# Directions
I'd like the entries that follow repeated exactly, with the pictures left out.

[Data records]
++++++++++++++++++++
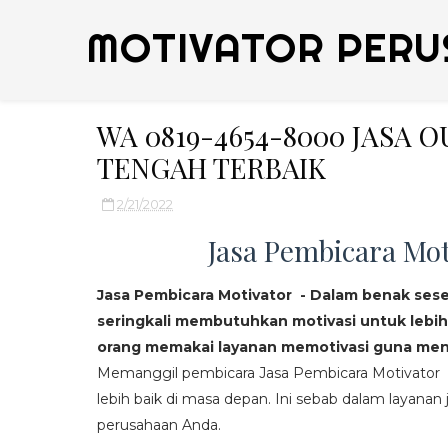
MOTIVATOR PERU
WA 0819-4654-8000 JASA
TENGAH TERBAIK
2/21/2022
Jasa Pembicara Mot
Jasa Pembicara Motivator - Dalam benak ses
seringkali membutuhkan motivasi untuk lebih
orang memakai layanan memotivasi guna mend
Memanggil pembicara Jasa Pembicara Motivator da
lebih baik di masa depan. Ini sebab dalam layanan j
perusahaan Anda.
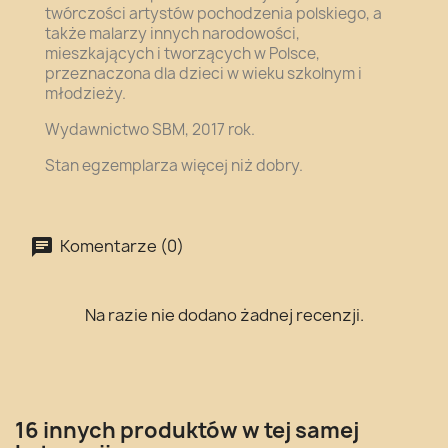
twórczości artystów pochodzenia polskiego, a
także malarzy innych narodowości,
mieszkających i tworzących w Polsce,
przeznaczona dla dzieci w wieku szkolnym i
młodzieży.
Wydawnictwo SBM, 2017 rok.
Stan egzemplarza więcej niż dobry.
Komentarze (0)
Na razie nie dodano żadnej recenzji.
16 innych produktów w tej samej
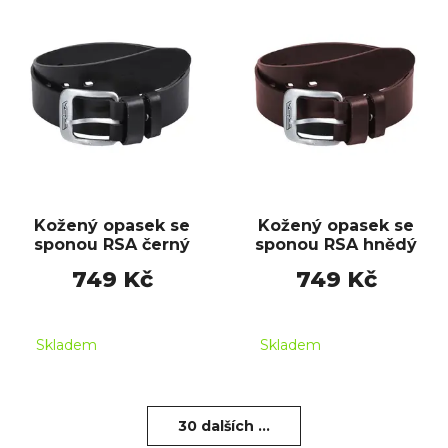
Kožený opasek se
Kožený opasek se
sponou RSA černý
sponou RSA hnědý
749 Kč
749 Kč
Skladem
Skladem
30 dalších ...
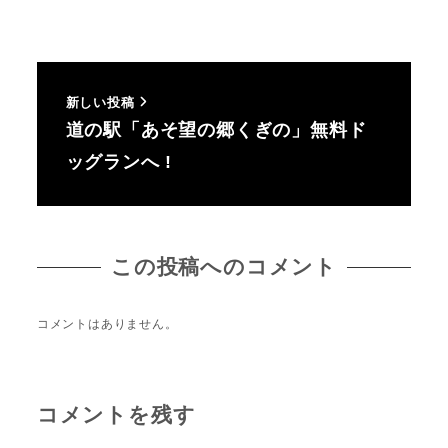
新しい投稿
道の駅「あそ望の郷くぎの」無料ド
ッグランへ !
この投稿へのコメント
コメントはありません。
コメントを残す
++++++++++++++++++++
# Answer space
MOTIVATOR PERU
WA 0819-4654-8000 JASA
TENGAH TERBAIK
2/21/2022
Jasa Pembicara Mot
Jasa Pembicara Motivator - Dalam benak ses
seringkali membutuhkan motivasi untuk lebih
orang memakai layanan memotivasi guna mend
Memanggil pembicara Jasa Pembicara Motivator da
lebih baik di masa depan. Ini sebab dalam layanan j
perusahaan Anda.
twórczości artystów pochodzenia polskiego, a
także malarzy innych narodowości,
mieszkających i tworzących w Polsce,
przeznaczona dla dzieci w wieku szkolnym i
młodzieży.
Wydawnictwo SBM, 2017 rok.
Stan egzemplarza więcej niż dobry.
Komentarze (0)
Na razie nie dodano żadnej recenzji.
16 innych produktów w tej samej
Kožený opasek se
Kožený opasek se
sponou RSA černý
sponou RSA hnědý
749 Kč
749 Kč
Skladem
Skladem
30 dalších ...
新しい投稿
道の駅「あそ望の郷くぎの」無料ド
ッグランへ !
この投稿へのコメント
コメントはありません。
コメントを残す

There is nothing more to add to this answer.